Приблизительно в то же время он начал снимать на видео фотографии людей, которых знал когда-то, от Женевьевы до Ольги, включая Франца, Мишеля Уэльбека, отца и всех, в сущности, чьи изображения оказались у него под рукой. Он закреплял их на непромокаемом холсте нейтрального серого цвета, натянутом на металлическую раму, и снимал, выставив прямо перед домом, отдав их на сей раз на растерзание естественному разложению. Подвергаясь поочередно действию дождя и солнечного света, снимки вспучивались, подгнивали тут и там, потом расслаивались на отдельные фрагменты и за несколько недель исчезали без следа. И что еще любопытнее, он приобрел игрушечные фигурки, весьма схематично изображающие человеческие существа, и подверг их тому же испытанию. Человечки оказались более стойкими, и, чтобы ускорить процесс их вымирания, ему пришлось снова прибегнуть к помощи серной кислоты. Теперь Джед не ел ничего, кроме жидкой пищи, а по вечерам к нему приходила медсестра делать уколы морфия. Утром ему становилось лучше, так что он был в состоянии работать до последнего дня, часа по два-три.
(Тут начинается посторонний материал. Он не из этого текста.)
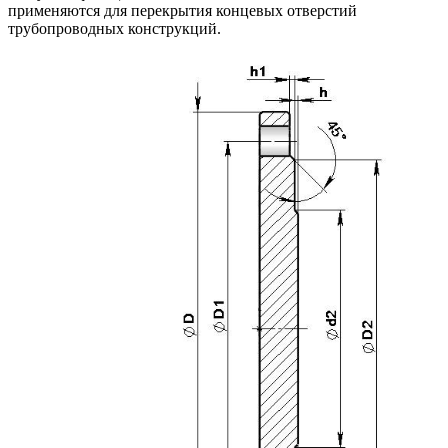
применяются для перекрытия концевых отверстий
трубопроводных конструкций.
Вот так Джед Мартен распрощался с жизнью, даже не успев окончательно к ней приспособиться. Теперь к нему возвращались образы из прошлого, и, как ни странно, хотя в его эротическом опыте не имелось ничего из ряда вон выходящего, чаще всего это были образы женщин: Женевьева, милая Женевьева, и несчастная Ольга преследовали его во сне. Он вспомнил и Марту Тайфер, пробудившую в нем желание на балконе в Пор-Гримо в то мгновение, когда, расстегнув лифчик от Lejaby, она обнажила грудь. Тогда ей было пятнадцать лет, а ему тринадцать. В тот же вечер он онанировал в туалете ведомственной квартиры отца, выделенной ему для наблюдения за строительными работами, и удивился, что этот процесс доставил ему такое удовольствие. В его памяти возникали и другие нежные грудки, проворные язычки и узкие вагины. Ладно, не так уж плохо он прожил свою жизнь.
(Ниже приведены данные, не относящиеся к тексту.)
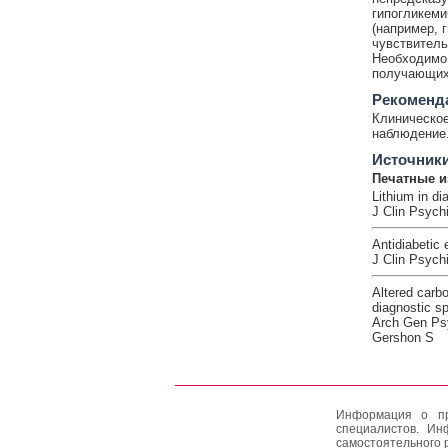
гипогликеми
(например, 
чувствитель
Необходимо 
получающих 
Рекоменд
Клиническое
наблюдение
Источник
Печатные и
Lithium in di
J Clin Psychi
Antidiabetic e
J Clin Psych
Altered carb
diagnostic sp
Arch Gen Psy
Gershon S
Информация о пр
специалистов. Ин
самостоятельного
Лет тридцать тому назад (в этом пассаже его интервью «Арт-пресс» он единственный раз отвлекается от чисто технических объяснений) Джед совершил поездку в Рурскую область, где была организована широкомасштабная ретроспектива его творчества. От Дуйсбурга до Дортмунда, а также в Бохуме и Гельзенкирхене значительную часть заброшенных металлургических заводов переоборудовали в театры, выставочные и концертные залы, кроме того, местные власти, воссоздавая условия жизни рабочих начала XX века, попытались организовать индустриальный туризм. Действительно, этот регион с его доменными печами, пришедшими в запустение железнодорожными путями, на которых безнадежно ржавели товарные вагоны, и рядами вылизанных стандартных строений, оживленных тут и там садовыми участками, очень был похож на музей первой индустриальной эры в Европе. Тогда Джеда потрясли угрожающие лесные заросли, со всех сторон окружившие заводы всего-то за какую-нибудь сотню лет их бездействия. Отремонтировали только те из них, которые можно было приспособить к новому культурному предназначению, остальные понемногу превращались в развалины. Эти промышленные гиганты, некогда символы производственной мощи Германии, теперь ветшали и рушились, а травы, захватив бывшие цеха, пробирались уже между руинами, постепенно оплетая их непроходимыми джунглями.
Таким образом, творчество Джеда Мартена в последние годы жизни проще всего рассматривать как ностальгические раздумья о закате индустриальной эпохи в Европе и – в более широком смысле – о тленном и преходящем характере любого творения рук человеческих. Этой интерпретации, впрочем, недостаточно, чтобы описать тягостные ощущения, охватывающие нас при виде этих умилительных человечков типа плеймобилевских, затерявшихся на просторах бескрайней и абстрактной футуристической территории, которая сама тоже крошится и расслаивается, будто растворяясь в необъятном, уходящем в бесконечность растительном пространстве. Нельзя не испытать и чувства горечи, наблюдая, как изображения людей, сопровождавших Джеда Мартена в его земной жизни, разлагаются под воздействием непогоды, гниют и, наконец, распадаются, представая в последних эпизодах неким символом тотальной гибели рода человеческого. Вот они тонут, вдруг начинают бешено барахтаться, но через мгновенье задыхаются под постоянно прибывающими ботаническими пластами. Потом все стихает, только травы колышутся на ветру. Полное и окончательное торжество растительного мира.